The old man leaned back on his stool behind the counter, finger to his cheek, and chuckled.  “You just might want to ask how much I want for the place.”

“Right. How much?”

A check was written for a substantial down payment

“You’re serious?” said the old man. He held the check to the light bulb dangling over the register, scratched his head and squinted at the grinning face looking around the shop. He wrote down the number of a lawyer.

“Give young Rubinstein a call. He’ll handle the sale. You’re not joshing now, are you?” 

“Not in the least,” he said, handing over his business card. “I don’t imagine I’ll be needing many of those anymore.”

The old man started counting out bills from the register.

“Keep that for the down payment. I’ll be back.”

The old man stood on the sagging porch watching his final customer make half a dozen trips to the wagon. He insisted he carry all the treasure by himself breathing in the smell of dust, balsa, shellac, and memories they held. Even with the backseat down, he couldn’t fit it all in. “I’ll be back,” he said waving to the old man leaning on a porch post. The old man was nodding back and thinking he might just build something too. It had been a while.

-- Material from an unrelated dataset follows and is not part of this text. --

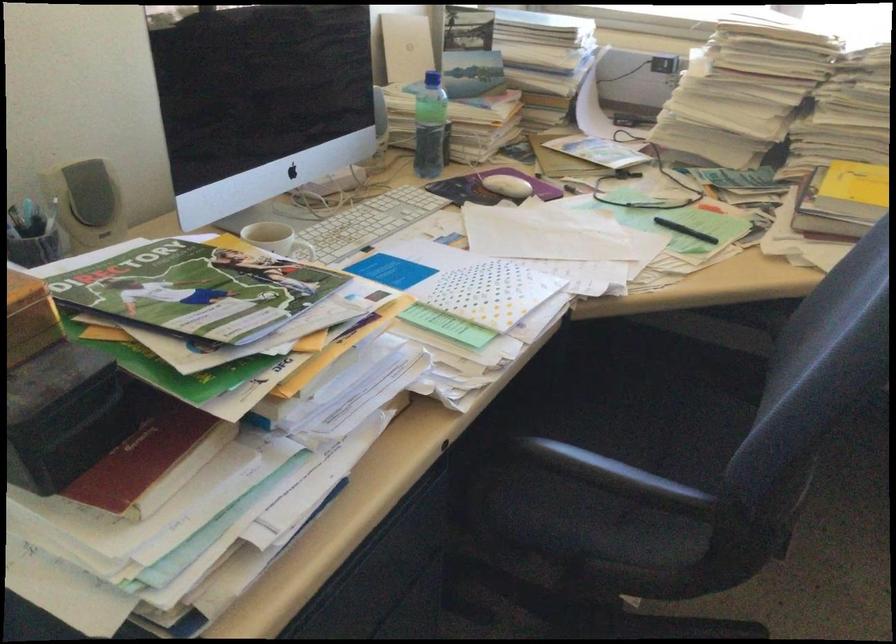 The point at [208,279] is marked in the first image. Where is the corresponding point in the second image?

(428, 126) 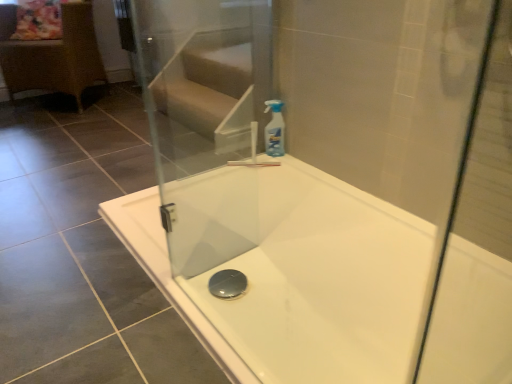 Consider the image. Measure the distance between point (367, 194) and camera.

The sun had come out when he stepped into his car. The clouds had dispersed and the sky was blue. The air felt crisp. He looked back at the boxes and recognized the grocery bags shoved between them. A question popped into his head; “What on earth was that woman talking about?” He then remembered he had to pick her up at the hair salon and hoped the Ethiopian model would be at the door. Maybe he’d ask for a cup of whatever it was she was offering. Maybe it would be hot chocolate.

He was 30 minutes late. His wife let him have it before she sneezed harshly as the dust rose from his accumulations after she slammed the car door shut.  

“What the hell is all this crap? I’ll bet you didn’t make it to the liquor store. Are you even listening to me?”

He turned with a smile, and said, no, he hadn’t heard a word.